Este aspecto de la toma de poder por el gobierno ha sido
especialmente importante porque al continuar inyectando fondos en
hipotecas arriesgadas, el gobierno está impidiendo la necesaria
reestructuración de la construcción inmobiliaria y el sector
hipotecario, apoyando a acreedores no cualificados y en aprietos y a
prestamistas con mala gestión e incluso insolventes. Estas acciones
miopes crean un gran potencial para una segunda ronda en la crisis
inmobiliaria.
Desde principios del siglo XX, los periodos de emergencia nacional
(reales e imaginarios) han disparado agudos aumentos en poder, ámbito y
costes del gobierno.
Los primeros cinco episodios fueron la Primera Guerra Mundial, la
Gran Depresión, la Segunda Guerra Mundial, los disturbios asociados a la
revolución de los derechos civiles y la Guerra del Vietnam y los
eventos posteriores al 11-S asociados a la guerra contra el terror y las
intervenciones de EEUU en Afganistán e Iraq.

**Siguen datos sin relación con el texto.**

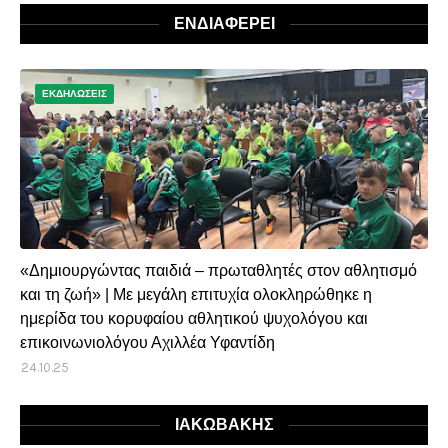
ΕΝΔΙΑΦΕΡΕΙ
ΕΚΔΗΛΩΣΕΙΣ
«Δημιουργώντας παιδιά – πρωταθλητές στον αθλητισμό
και τη ζωή» | Με μεγάλη επιτυχία ολοκληρώθηκε η
ημερίδα του κορυφαίου αθλητικού ψυχολόγου και
επικοινωνιολόγου Αχιλλέα Υφαντίδη
24.10.25
ΙΑΚΩΒΑΚΗΣ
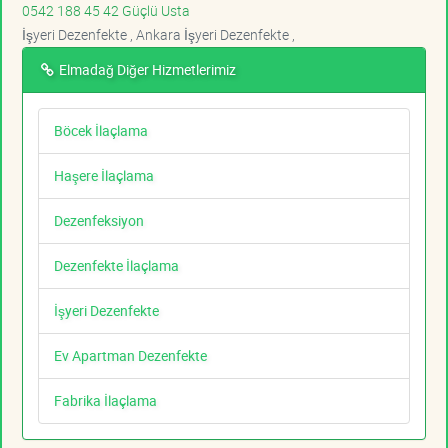
0542 188 45 42 Güçlü Usta
İşyeri Dezenfekte , Ankara İşyeri Dezenfekte ,
Elmadağ Diğer Hizmetlerimiz
Böcek İlaçlama
Haşere İlaçlama
Dezenfeksiyon
Dezenfekte İlaçlama
İşyeri Dezenfekte
Ev Apartman Dezenfekte
Fabrika İlaçlama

Ahora estamos en otro periodo crítico, derivado del declive inmobiliario, la debacle financiera y la recesión.
Al abrazar el keynesianismo, muchos economistas han concluido que
aunque el batiburrillo de políticas del New Deal no generarán una
recuperación total, la Segunda Guerra Mundial sí lo hizo, al expandirse
la economía para producir municiones y aumentar las fuerzas armadas. El
enorme gasto público financiado con déficit, argumentan, eliminó
definitivamente el desempleo masivo persistente.
Sin embargo, la realidad es verdaderamente simple. En 1940, después
de ocho años de New Deal imprimiendo e inyectando, la tasa de desempleo
permaneció en el 10%, incluso aunque, al contrario que la Oficina de
Estadísticas de Empleo, contáramos a la gente inscrita en los programas
de alivio federales de emergencia como empleados. La gigantesca
composición de las fuerzas armadas, principalmente por reclutamiento,
puso al equivalente de 22% de la mano de obra anterior a la guerra en el
ejército. Voilà, el paro desapareció, como hubiera hecho
independientemente de cualquier política fiscal keynesiana en tiempo de
guerra.
No tiene sentido considerar el modelo de la Segunda Guerra Mundial
para ocuparnos de la crisis económica actual. Sea lo que sea lo que
pudiera haber producido la guerra, no produjo condiciones que podamos
describir apropiadamente como genuina prosperidad.
El gasto público (ya sea en nuestras actuales fuerzas armadas y sus
más de 800 bases en el extranjero o en energía “verde” y otros proyectos
favorecidos por el gobierno) no produce prosperidad. Sólo desvía
recursos, como ha hecho siempre en el pasado, de la verdaderamente
productiva economía privada y da músculo a un gobierno ya hinchado.